AC for >3 weeks prior to cardioversion.

28
Q

why do we prefer rhythm control in pts <65 yrs old

A

because lower risk of proarrhythmias like torsades de pointes in younger pts without comorbidities and provides greater exercise tolerance.

29
Q

anticoagulation for afib with a patient who has a higher bleeding risk after a stent placement

A

plavix + DOAC

NO triple therapy of ASA + plavix + DOAC or at least triple therapy for a month then stop aspirin and continue plavix + DOAC

30
Q

pulmonary causes of afib:

A

COPD,

PE,

OSA,

acute hypoxia

pneumonia

31
Q

rhythm control treatment in symptomatic a fib tx:

A

antiarrhythmics are preferred over catheter ablation but catheter ablation for AF is treatment of choice for people who failed antiarrhythmic therapy- failed two

32
Q

Drugs that can cause afib

A

theophylline and amphetamines

33
Q

Pt who gets cardioverted for unstable afib with RVR should get

A

at least 4 weeks of AC post cardioversion to prevent any risk for thromboemolism/stroke.

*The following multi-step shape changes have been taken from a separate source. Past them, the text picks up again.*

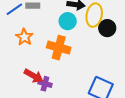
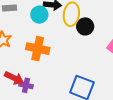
cyan circle: (68, 21) -> (39, 15), moved

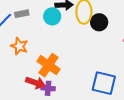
orange cross: (38, 49) -> (49, 65), moved, turned 30

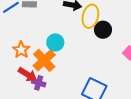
cyan circle: (52, 16) -> (55, 42), moved
orange star: (19, 46) -> (21, 50), moved

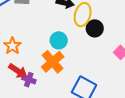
cyan circle: (55, 42) -> (59, 40), moved
orange cross: (44, 60) -> (53, 62), moved

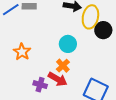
orange cross: (53, 62) -> (63, 66), size x0.6
red arrow: (18, 71) -> (58, 79), moved

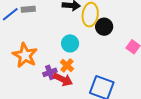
orange star: (22, 52) -> (25, 55), size x1.4
purple cross: (40, 85) -> (50, 72), moved, turned -32

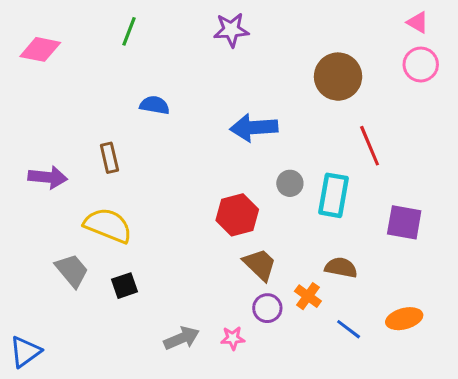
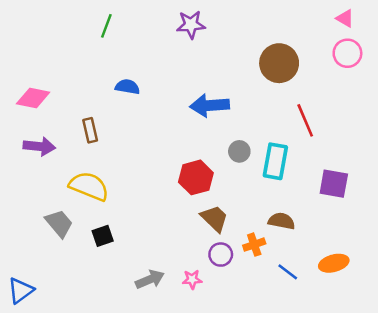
pink diamond: (40, 49) -> (33, 98), moved
orange cross: (308, 296) -> (254, 245), turned 35

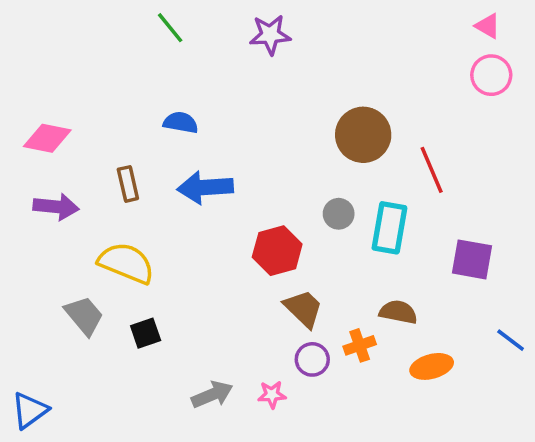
green line: (106, 26) -> (170, 28), moved, turned -60
brown circle: (279, 63) -> (363, 135), moved
blue arrow: (210, 105) -> (205, 187), moved
orange ellipse: (334, 263) -> (432, 366), moved
blue line: (288, 272) -> (511, 340), moved

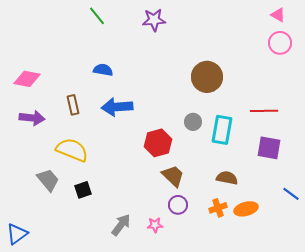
red line: (432, 170) -> (264, 111), moved, turned -68
orange cross: (360, 345) -> (218, 208), moved
gray arrow: (212, 395) -> (121, 225), turned -30

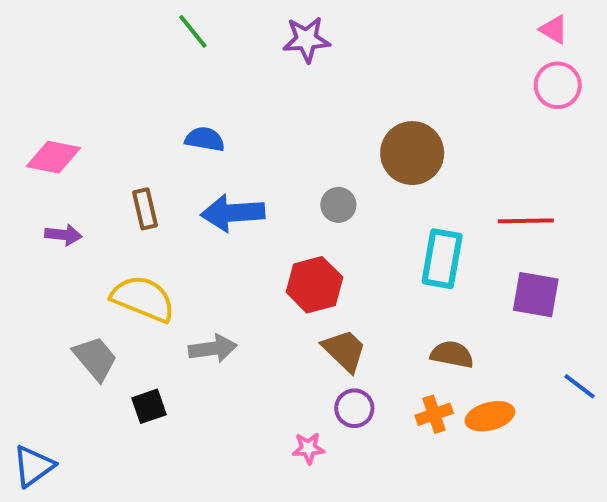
purple arrow: (32, 118) -> (63, 235), size x0.7
gray circle: (193, 122) -> (338, 205), moved
black square: (83, 190) -> (149, 406), moved
gray arrow: (121, 225) -> (213, 348), moved, turned 45

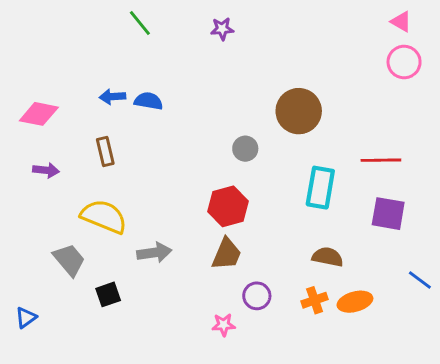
purple star: (306, 39) -> (222, 29), size x0.7
blue arrow: (233, 213) -> (112, 97), moved, size x0.6
brown trapezoid: (344, 350) -> (226, 254), moved, turned 69
blue triangle: (33, 466) -> (26, 318), moved, size x0.7

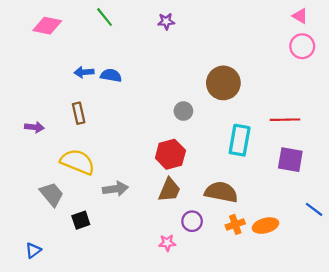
pink diamond: (39, 114) -> (47, 26), moved
brown semicircle: (328, 257) -> (221, 192), moved, size x1.4
blue triangle: (26, 318) -> (33, 250), moved

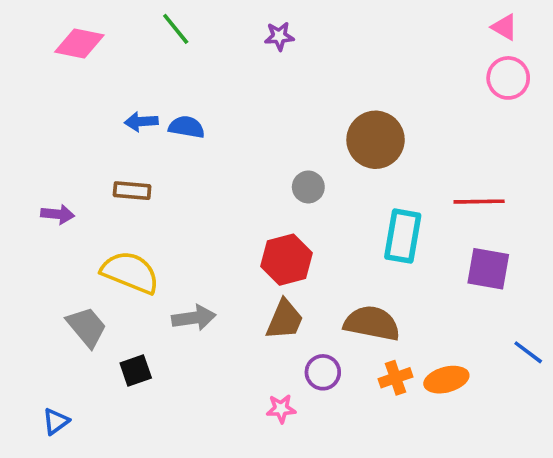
brown rectangle: (79, 113) -> (132, 191), turned -72

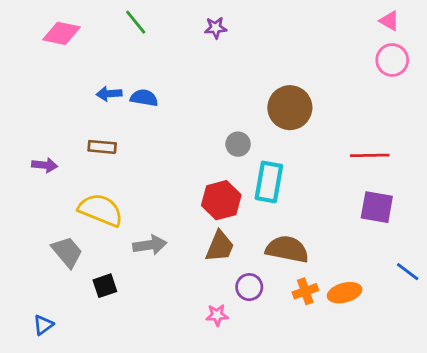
cyan rectangle: (403, 236) -> (269, 182), moved

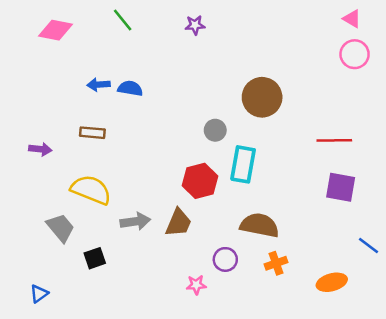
brown trapezoid: (220, 246) -> (178, 223), moved
orange ellipse: (345, 293) -> (332, 282), moved

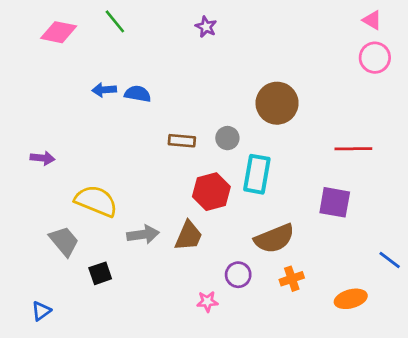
green line: (123, 20) -> (115, 21), moved
purple star: (195, 25) -> (206, 27), turned 30
brown rectangle: (92, 133) -> (182, 141), moved
purple square: (341, 187) -> (335, 202), moved
brown semicircle: (260, 225) -> (274, 239), turned 147

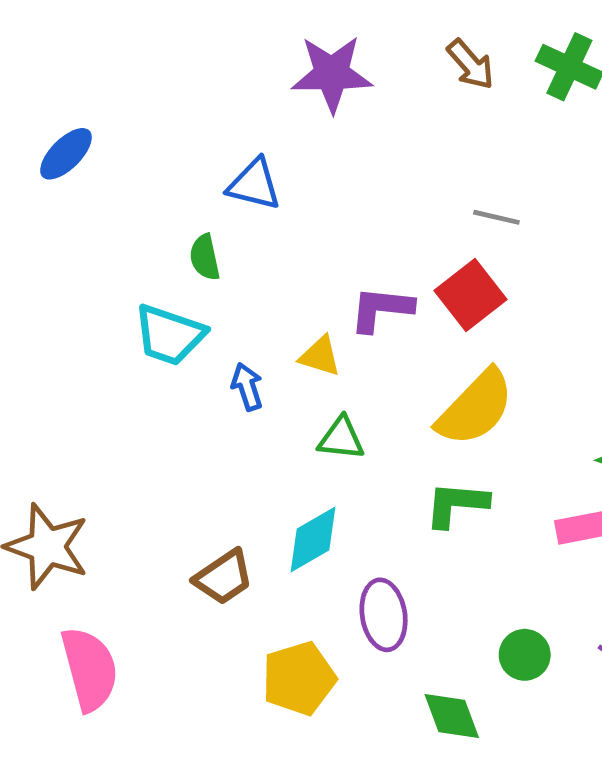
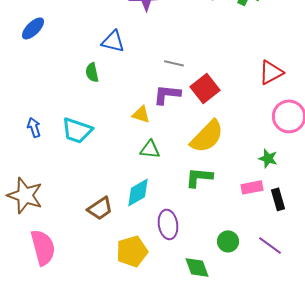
gray line: (496, 217) -> (174, 63), moved
cyan trapezoid: (169, 335) -> (77, 130), moved
blue arrow: (247, 387) -> (34, 127), moved

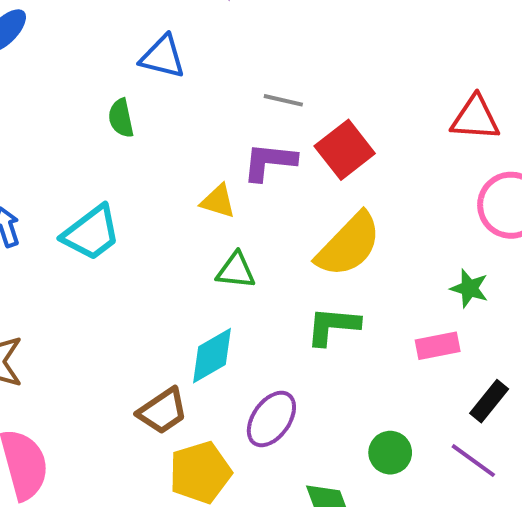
red triangle: (271, 72) -> (475, 118), turned 32
cyan trapezoid: (77, 130) -> (91, 233), turned -56
black rectangle: (278, 199) -> (489, 401), moved, turned 55
brown trapezoid: (100, 208) -> (163, 411), moved
purple ellipse: (168, 224) -> (271, 419), turned 44

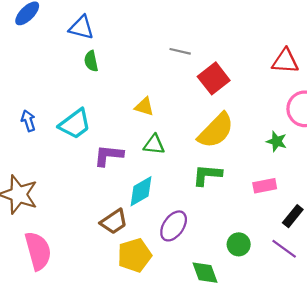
blue triangle: (163, 57) -> (81, 27), moved
purple L-shape: (269, 162) -> (109, 155), moved
green star: (469, 288) -> (277, 141), moved

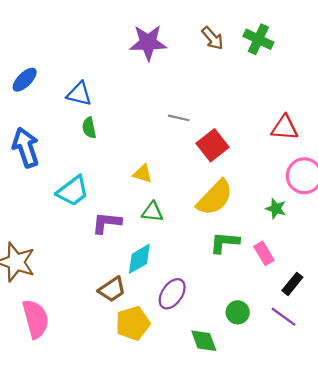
blue arrow: (28, 121) -> (26, 147), moved, size x1.8
green L-shape: (207, 175) -> (225, 242), moved
pink rectangle: (265, 186) -> (264, 253), turned 70

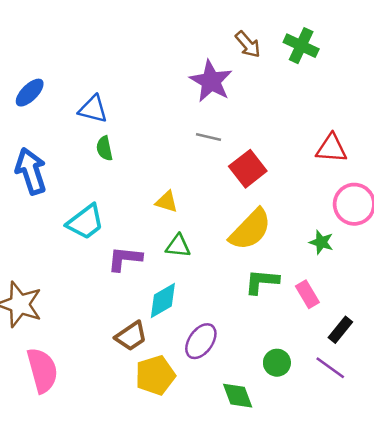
purple star: (148, 43) -> (211, 81), moved, turned 30

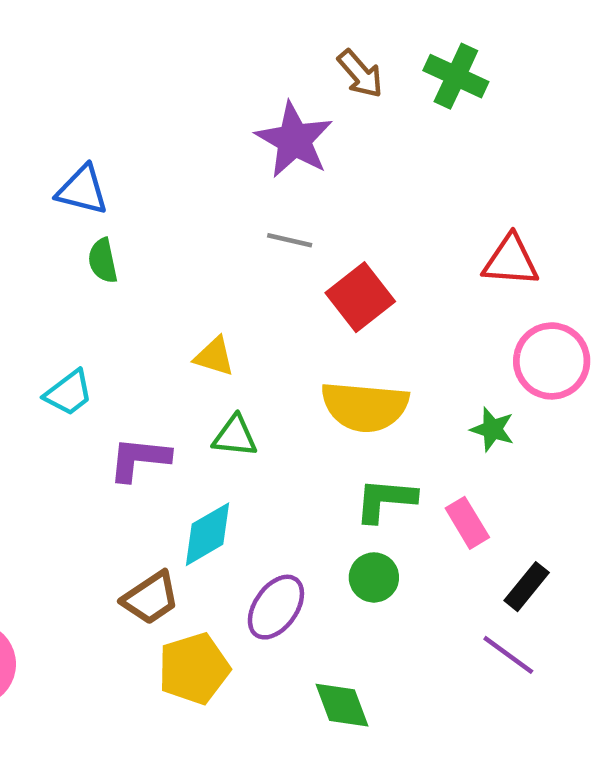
cyan trapezoid: (85, 222) -> (69, 393), size x0.7
yellow semicircle: (250, 230) -> (365, 407), turned 51
green circle: (277, 363) -> (374, 577), moved

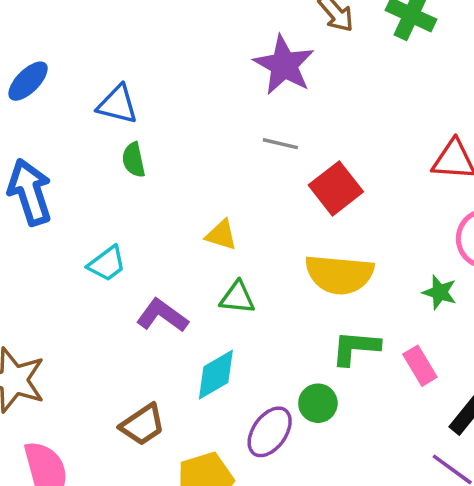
purple L-shape: (139, 459) -> (162, 316), turned 30
green circle: (374, 577) -> (318, 403), moved
brown trapezoid: (151, 598) -> (143, 425), moved

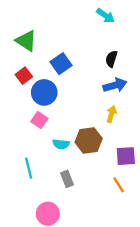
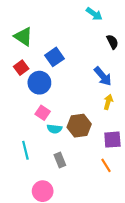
black semicircle: (111, 59) -> (112, 42), moved, turned 136
blue arrow: (115, 85) -> (103, 76), turned 66
yellow arrow: (111, 114) -> (108, 102), moved
pink square: (39, 120) -> (43, 113), moved

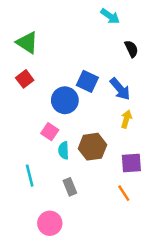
blue square: (54, 57) -> (87, 81), moved, turned -30
blue circle: (39, 83) -> (65, 100), moved
cyan semicircle: (54, 129) -> (64, 150), turned 80

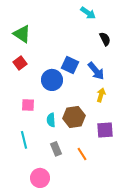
pink square: (50, 132) -> (28, 105), moved, turned -32
orange line: (124, 193) -> (82, 154), moved

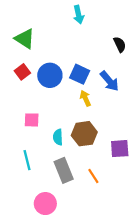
cyan arrow: (88, 13) -> (79, 15), moved, turned 42
blue circle: (52, 80) -> (50, 75), moved
yellow arrow: (101, 95) -> (85, 98), moved, turned -40
gray rectangle: (56, 149) -> (64, 170), size x1.5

This lowers risk for stroke to 1%

long term anticoagulation is determined based on pt’s thromboembolic risk and bleeding risk profile.

34
Q

preferred antiarrhythmic therapy for people with Afib if they have: recurrent afib refractory to medication

A

radiofrequency ablation

35
Q

cardiac reasons for a fib to develop:

A

hypertensive heart dx,

rheumatic or valvular heart dx,

CHF,

post cardiac surgery

CAD

36
Q

If someone is in afib when to add amiodarone?

A

after pt is therapeutic on AC for 3 weeks or if TEE is done to rule out presence of clot.

This is because after starting there is a chance of chemical cardioversion.